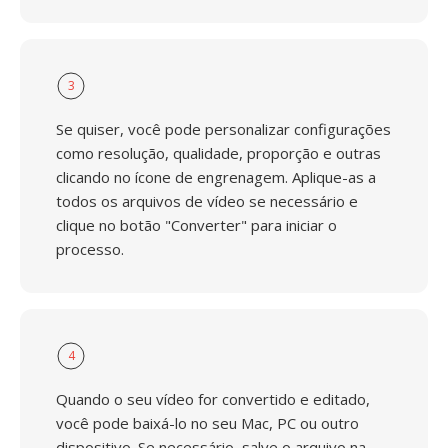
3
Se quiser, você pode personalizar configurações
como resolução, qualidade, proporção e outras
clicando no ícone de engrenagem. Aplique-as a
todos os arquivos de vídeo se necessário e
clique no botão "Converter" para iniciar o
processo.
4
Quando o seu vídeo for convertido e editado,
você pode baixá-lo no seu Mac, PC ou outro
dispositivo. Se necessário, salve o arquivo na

==

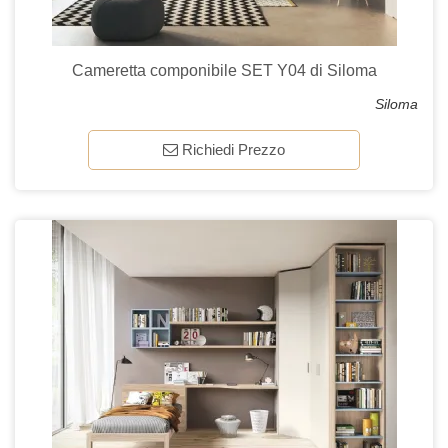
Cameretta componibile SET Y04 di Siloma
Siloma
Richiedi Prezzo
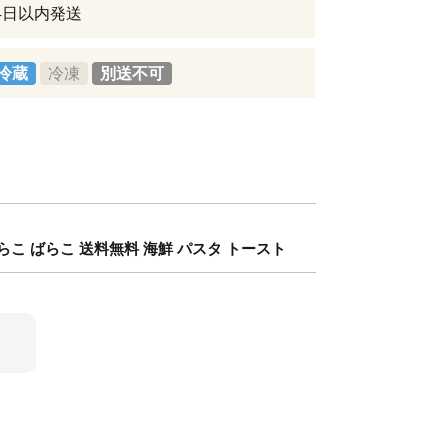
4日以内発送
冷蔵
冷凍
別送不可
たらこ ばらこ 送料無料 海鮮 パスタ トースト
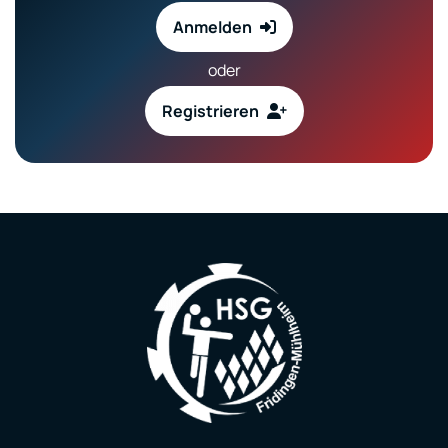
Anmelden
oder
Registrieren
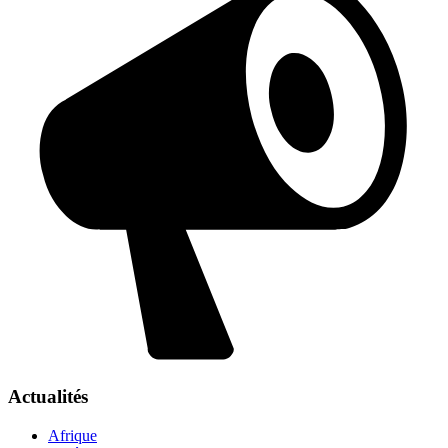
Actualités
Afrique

==

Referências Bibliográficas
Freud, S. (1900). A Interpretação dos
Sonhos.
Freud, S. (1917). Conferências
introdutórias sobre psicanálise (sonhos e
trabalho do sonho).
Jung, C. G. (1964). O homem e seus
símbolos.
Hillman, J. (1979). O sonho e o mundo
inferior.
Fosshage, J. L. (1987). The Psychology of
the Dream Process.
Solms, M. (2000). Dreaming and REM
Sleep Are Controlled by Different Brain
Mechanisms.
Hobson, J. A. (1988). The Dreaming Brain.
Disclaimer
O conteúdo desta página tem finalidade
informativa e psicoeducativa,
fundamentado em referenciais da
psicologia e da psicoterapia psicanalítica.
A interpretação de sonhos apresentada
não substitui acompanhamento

Required work:
In the listing above, the lines from the one containing "como resolução, qualidade, proporção e outras" through the one containing "dispositivo. Se necessário, salve" must be set down exactly, with no other lines.

Task output:
como resolução, qualidade, proporção e outras
clicando no ícone de engrenagem. Aplique-as a
todos os arquivos de vídeo se necessário e
clique no botão "Converter" para iniciar o
processo.
4
Quando o seu vídeo for convertido e editado,
você pode baixá-lo no seu Mac, PC ou outro
dispositivo. Se necessário, salve o arquivo na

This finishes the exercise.